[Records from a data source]
::::::::
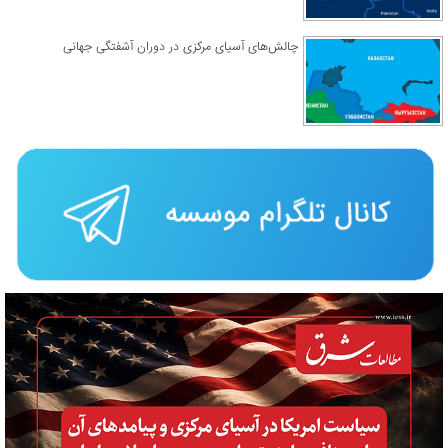
چالش‌های آسیای مرکزی در دوران آشفتگی جهانی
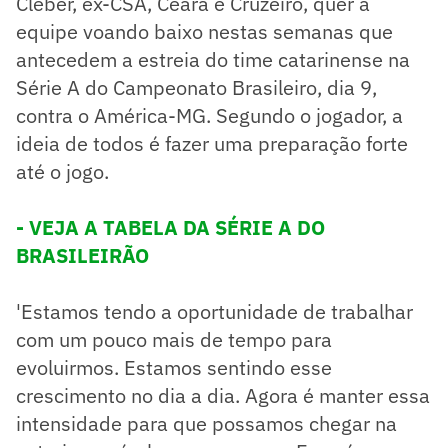
Cléber, ex-CSA, Ceará e Cruzeiro, quer a
equipe voando baixo nestas semanas que
antecedem a estreia do time catarinense na
Série A do Campeonato Brasileiro, dia 9,
contra o América-MG. Segundo o jogador, a
ideia de todos é fazer uma preparação forte
até o jogo.
- VEJA A TABELA DA SÉRIE A DO
BRASILEIRÃO
'Estamos tendo a oportunidade de trabalhar
com um pouco mais de tempo para
evoluirmos. Estamos sentindo esse
crescimento no dia a dia. Agora é manter essa
intensidade para que possamos chegar na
::::::::
### Problem
Once the pictures are set aside, write out the entries verbatim.

### Answer box
چالش‌های آسیای مرکزی در دوران آشفتگی جهانی
Cléber, ex-CSA, Ceará e Cruzeiro, quer a
equipe voando baixo nestas semanas que
antecedem a estreia do time catarinense na
Série A do Campeonato Brasileiro, dia 9,
contra o América-MG. Segundo o jogador, a
ideia de todos é fazer uma preparação forte
até o jogo.
- VEJA A TABELA DA SÉRIE A DO
BRASILEIRÃO
'Estamos tendo a oportunidade de trabalhar
com um pouco mais de tempo para
evoluirmos. Estamos sentindo esse
crescimento no dia a dia. Agora é manter essa
intensidade para que possamos chegar na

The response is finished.